In recent years, the democratization of analytic, reporting and BI solutions has become a driving force in the growing complexity of data integration and data warehousing models. Add to the equation the growing complexity and volume of information thanks to Big Data, and it’s no surprise that the underlying ETL and data warehousing processes to integrate and access data from multiple sources is becoming increasingly complex.
This trend has been reflected amongst the attendees at this year’s Informatica World. Leveraging disparate collections of command line interfaces and utilities such as PMCMD and scripting no longer cuts it in today’s world where IT is being driven by the business to more seamlessly and efficiently update ETL and data warehousing processes. Automating these processes with an enterprise-grade strategy designed for change and scalability becomes critical.
Informatica users are looking for an automation strategy that reduces the time required to build and manage these ETL and data warehousing processes dynamically without the need to leverage senior-level developers for scripting. Take PMCMD for example. It’s a script-based command line utility that is application specific and not designed to manage dependencies and pass data between Informatica PowerCenter and dependent process types from the multitude of other components that comprise a data warehousing process…at least not with a great deal of manual intervention.

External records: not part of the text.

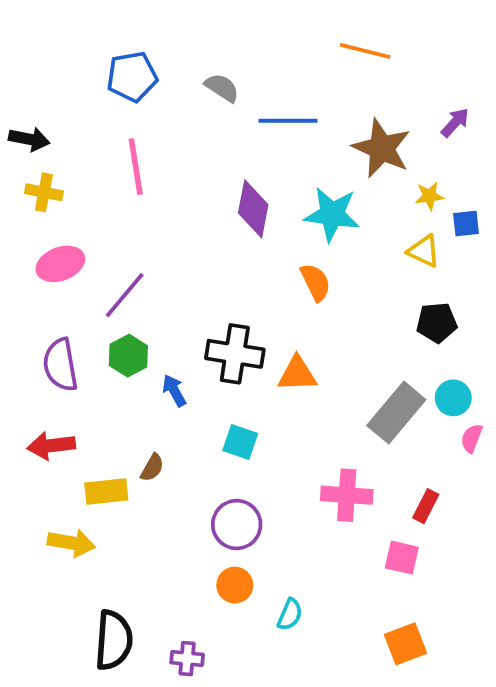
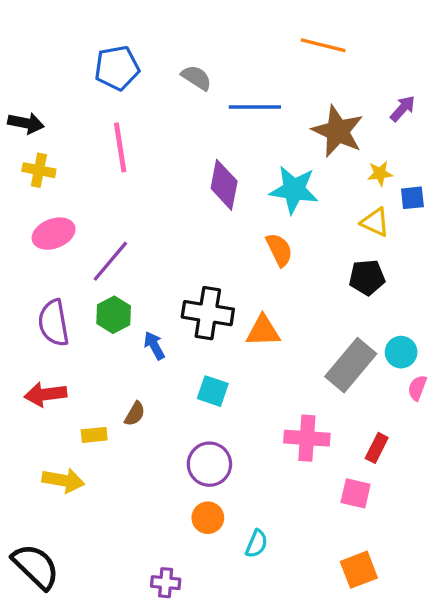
black pentagon: (437, 323) -> (367, 277), moved
yellow rectangle: (106, 491) -> (94, 435), size x0.7
black semicircle: (114, 640) -> (36, 566), moved, turned -50

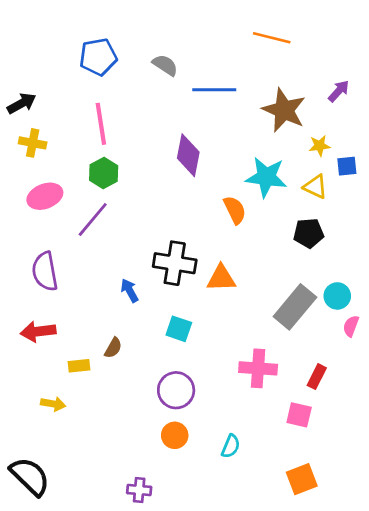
black arrow: (26, 123) -> (22, 103), turned -40
cyan star: (294, 190) -> (266, 177), moved
green hexagon: (114, 315) -> (104, 173), moved
yellow arrow: (63, 480) -> (53, 404), size x0.7
cyan semicircle: (257, 544) -> (231, 446), moved

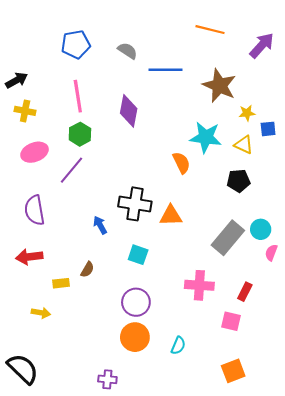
purple arrow: (339, 91) -> (262, 45), moved, size x1.5
purple diamond: (188, 155) -> (129, 111), moved
orange circle: (175, 435) -> (135, 337), size x1.4

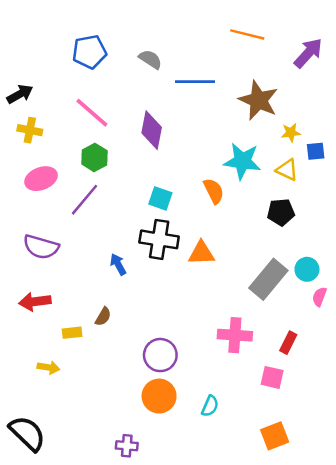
pink line: (78, 96) -> (92, 113), turned -40
purple semicircle: (35, 210) -> (41, 247), turned -64
cyan square: (138, 255) -> (160, 198), moved

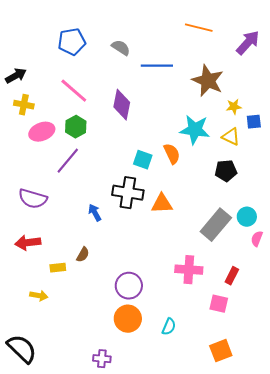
pink ellipse: (41, 179) -> (42, 132), moved
cyan square: (160, 198) -> (143, 160), moved

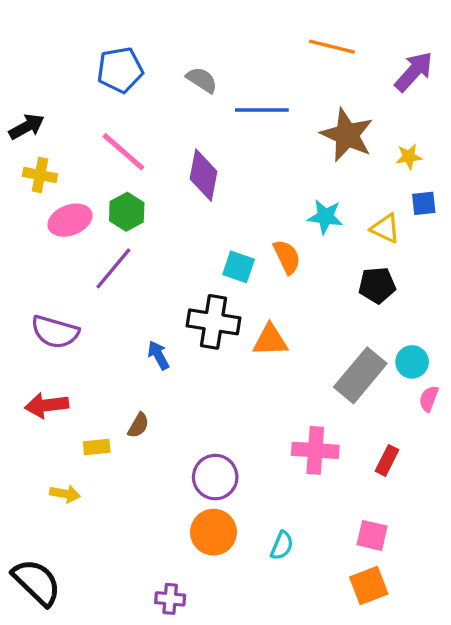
yellow star: (234, 107) -> (409, 157), moved
cyan star: (195, 130) -> (325, 217), size x0.7
pink square: (219, 304) -> (372, 535), moved

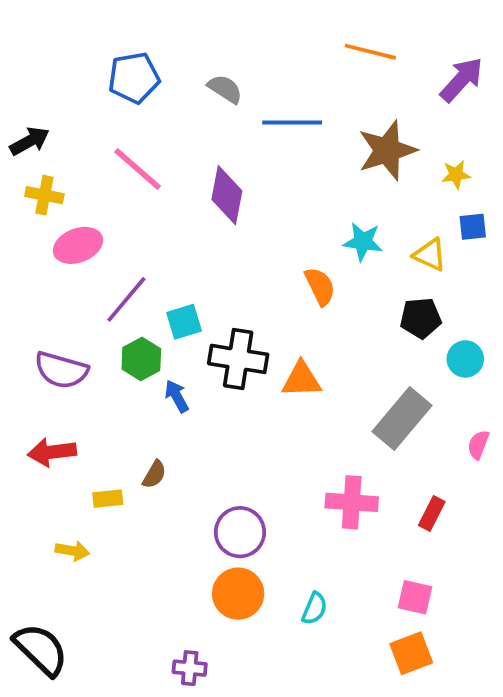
brown star: (347, 135) -> (387, 150), turned 30
green hexagon: (127, 212) -> (141, 359), moved
cyan square: (239, 267) -> (184, 322), moved, turned -36
cyan circle: (412, 362) -> (465, 359), moved

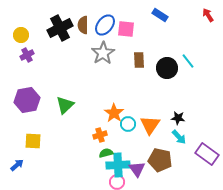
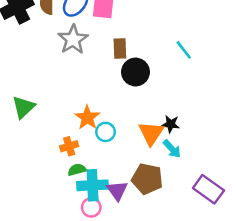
black circle: (167, 68) -> (136, 72), moved
orange triangle: (150, 125) -> (151, 133), moved
purple rectangle: (207, 154) -> (208, 189), moved

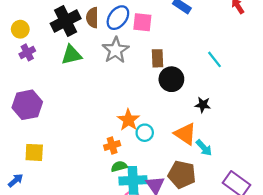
green triangle: (24, 107) -> (71, 55), moved, turned 30
black star: (171, 124) -> (203, 105), moved
orange triangle: (151, 133) -> (185, 134), turned -30

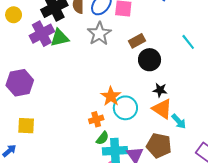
purple cross: (27, 52) -> (42, 34), moved, size x1.6
brown rectangle: (157, 58) -> (137, 41), turned 63
black star: (203, 105) -> (160, 90), moved
cyan circle: (145, 133) -> (125, 108), size x1.5
green semicircle: (119, 166) -> (102, 138), turned 144

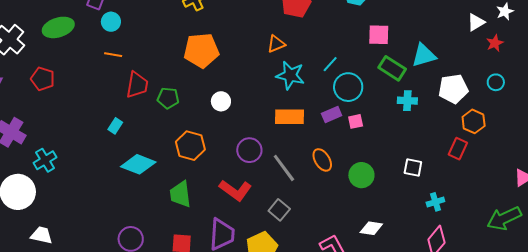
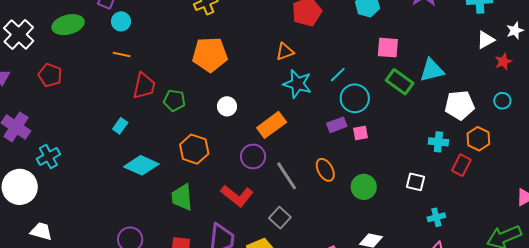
cyan cross: (407, 101) -> (438, 142), moved
orange rectangle: (289, 117) -> (272, 125), moved, turned -40

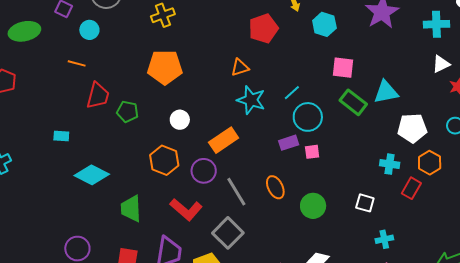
cyan circle: (121, 21) -> (89, 30), moved
cyan rectangle: (120, 126) -> (61, 136), moved, turned 56
orange hexagon: (194, 149) -> (164, 160), moved
gray square: (280, 218) -> (228, 233), size x1.4

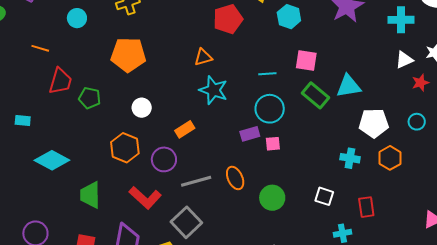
cyan circle: (89, 30) -> (77, 18), moved
cyan line: (292, 93) -> (267, 74), moved, turned 36
orange rectangle: (224, 140) -> (185, 129), size x0.7
red rectangle: (411, 188) -> (366, 207), moved, turned -40
gray line: (236, 192) -> (196, 181), turned -76

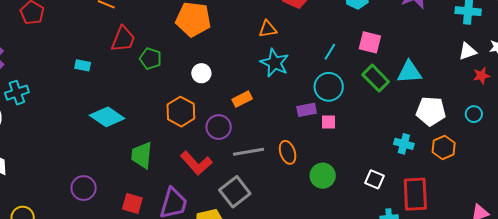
cyan line: (267, 74) -> (330, 52), turned -60
cyan rectangle: (23, 120) -> (83, 65), moved
red rectangle: (366, 207) -> (415, 194), size x1.6

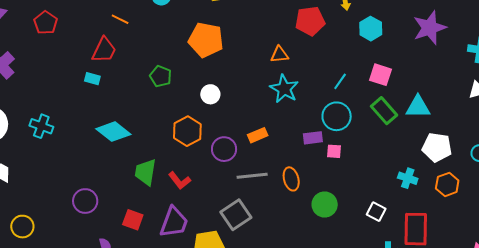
red trapezoid: (123, 39) -> (104, 50), moved
cyan cross: (17, 93) -> (41, 126), moved, turned 35
orange rectangle: (242, 99) -> (258, 135), moved
red L-shape: (196, 163) -> (180, 181), moved, size x0.7

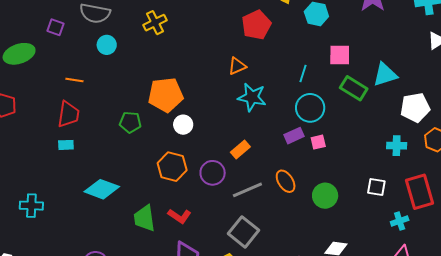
orange pentagon: (206, 40) -> (166, 95), moved

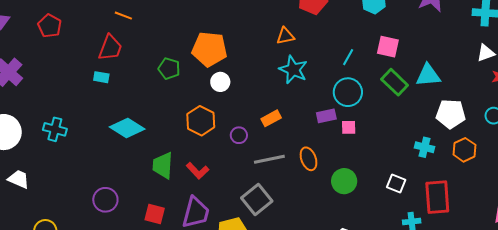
purple circle: (213, 173) -> (239, 135), size x0.7

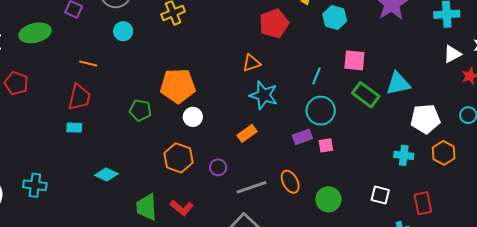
orange rectangle: (271, 118) -> (247, 133), moved
cyan diamond: (127, 128) -> (106, 175), size x0.7
red rectangle: (437, 197) -> (423, 203), size x0.7

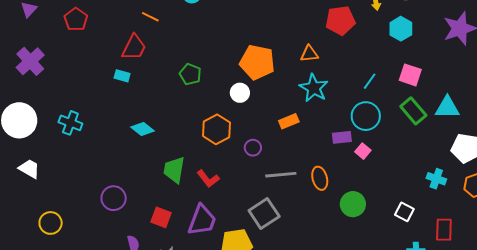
orange pentagon: (178, 86) -> (257, 62), moved
pink square: (326, 145) -> (363, 151), turned 35

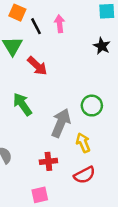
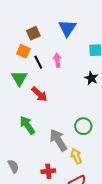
gray arrow: (61, 123) -> (58, 140), turned -55

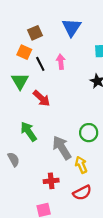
gray semicircle: (13, 166) -> (14, 159), moved

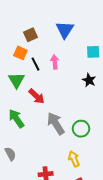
green arrow: (29, 132) -> (16, 119), moved
gray arrow: (62, 148) -> (56, 124), moved

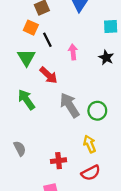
pink arrow: (55, 62) -> (73, 52), moved
gray semicircle: (10, 154) -> (20, 148), moved

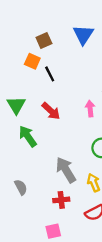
pink arrow: (73, 52) -> (90, 109), moved
green triangle: (26, 58) -> (16, 105), moved
gray arrow: (70, 105) -> (66, 170), moved

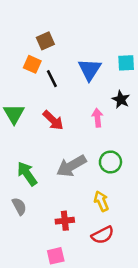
blue triangle: (83, 35) -> (90, 69), moved
green arrow: (28, 136) -> (27, 174), moved
gray arrow: (66, 170) -> (71, 166), moved, turned -88

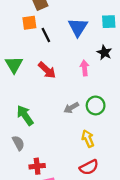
orange square: (32, 64) -> (29, 23), turned -32
gray arrow: (71, 166) -> (71, 108), moved, size x0.6
red cross: (65, 221) -> (37, 166), moved

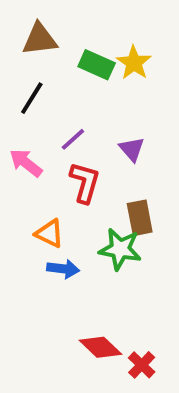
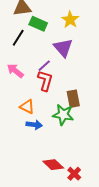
green rectangle: (97, 65) -> (38, 24), moved
purple line: (73, 139) -> (44, 66), moved
purple triangle: (132, 149) -> (63, 48), moved, size x1.5

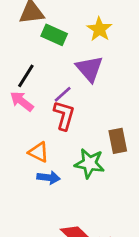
black line: (18, 38) -> (26, 76), moved
brown rectangle: (73, 99) -> (118, 141), moved

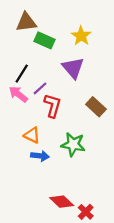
purple line: (63, 94) -> (40, 88), moved
brown rectangle: (118, 141) -> (96, 107), moved, turned -36

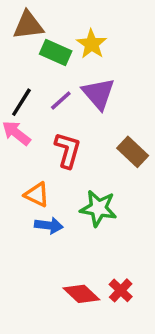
yellow star: (81, 36) -> (92, 44), moved
purple line: (40, 88) -> (61, 101), moved
red cross: (86, 212) -> (121, 290), moved

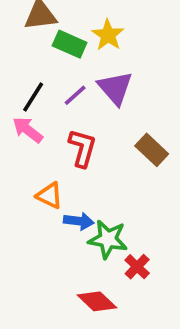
green star: (98, 208) -> (108, 239), moved
blue arrow: (49, 225) -> (79, 221), moved
red cross: (121, 290) -> (137, 267), moved

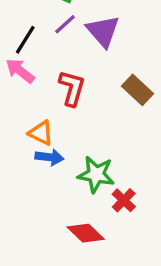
purple line: (75, 95) -> (65, 24), moved
blue arrow: (79, 221) -> (49, 157), moved

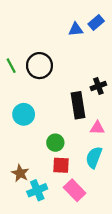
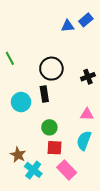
black circle: (39, 66) -> (51, 69), moved
black rectangle: (78, 105) -> (44, 94), moved, size x0.7
cyan cross: (37, 190) -> (33, 170), turned -30

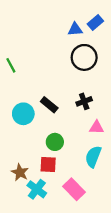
black circle: (51, 69) -> (84, 57), moved
black cross: (88, 77) -> (84, 101), moved
black rectangle: (44, 94) -> (49, 105), turned -42
red square: (54, 148) -> (48, 164), moved

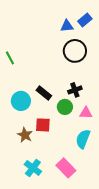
green circle: (55, 142) -> (65, 107), moved
red square: (48, 164) -> (43, 125), moved
brown star: (20, 172) -> (25, 135), moved

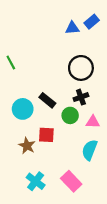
black circle: (75, 51) -> (81, 68), moved

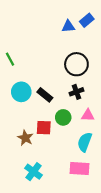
cyan circle: (23, 109) -> (21, 92), moved
green circle: (70, 115) -> (63, 117), moved
pink rectangle: (71, 181) -> (80, 169), moved, turned -42

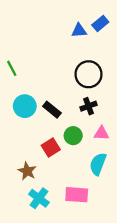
red square: (44, 128) -> (51, 147), turned -35
brown star: (25, 138) -> (27, 171), moved
pink rectangle: (80, 169) -> (77, 195), moved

Attendees are looking for enterprise-grade solutions that provide more advanced automation capabilities and prebuilt integrations with other platform types. Data warehousing appliances including Netezza and Teradata are now commonly leveraged in conjunction with PowerCenter. The prebuilt integrations within enterprise scheduling and automation solutions such as ActiveBatch allow ETL developers to streamline the passing of data and ensure more accurate and reliable workload execution without having to hardcode complex workflow logic, schedules and dependencies.
Alternatively, dynamically managing ETL workload properties at runtime represents the real-time processing demands now expected by the business, in addition to ensuring accurate downstream data quality. Many attendees looked at ActiveBatch’s Active Job Variables as a means to dynamically set a PowerCenter workflow parameter at runtime, either via creating a text file prior to executing the PowerCenter workflow or by simply querying a database table. While this could be accomplished via PMCMD, it means leveraging scripts where variables and complex workflow logic is hardcoded. As one Informatica attendee said, this means an extraordinary amount of time onboarding new developers to manage these processes and taking senior-level resources offline from more pressing initiatives.
As ETL and data warehousing processes becoming increasingly complex, it will be interesting to see the role that enterprise automation solutions will play in turning these data pathways into automated, repeatable processes that deliver control and visibility over all steps of the data warehousing process.